Note The overlying driver can set these parameters at any time. This can cause out of order receive indications. Miniport drivers that support TCP are not required to purge their receive queues in this instance.
The following figure provides example contents for two instances of the indirection table.
The preceding figure assumes a four processor configuration, and the number of least significant bits used from the hash value is 6 bits. Therefore, the indirection table contains 64 entries.
In the figure, table A lists the values in the indirection table immediately after initialization. Later, as normal traffic load varies, the processor load grows unbalanced. The overlying driver detects the unbalanced condition and attempts to rebalance the load by defining a new indirection table. Table B lists the new indirection table values. In the table B, some of the load from CPU 2 is moved to CPUs 1 and 3.
Note When the indirection table is changed, for a short time (while the current receive descriptor queues are being processed), packets can be processed on the wrong CPU. This is a normal transient condition.
The size of the indirection table is typically two to eight times the number of processors in the system.
When the miniport driver distributes packets to CPUs, if there are far too many CPUs, the effort spent in distributing the load could become prohibitive. In this case, overlying drivers should choose a subset of CPUs on which the processing of network data occurs.
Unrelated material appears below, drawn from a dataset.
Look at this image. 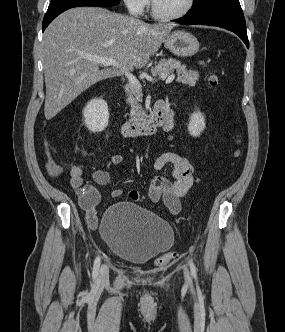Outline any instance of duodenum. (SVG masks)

In some cases, the number of available hardware receive queues might be less than the number of CPUs on the system. The miniport driver must examine the indirection table to determine the CPU numbers to associate with hardware queues. If the total number of different CPU numbers that appear in the indirection table is more than the number of hardware queues that the NIC supports, the miniport driver must pick a subset of the CPU numbers from the indirection table. The subset is equal in number to the number of hardware queues. The miniport driver obtained the IndirectionTableSize parameter from OID_GEN_RECEIVE_SCALE_PARAMETERS. The miniport driver specified the NumberOfReceiveQueues value in response to OID_GEN_RECEIVE_SCALE_CAPABILITIES.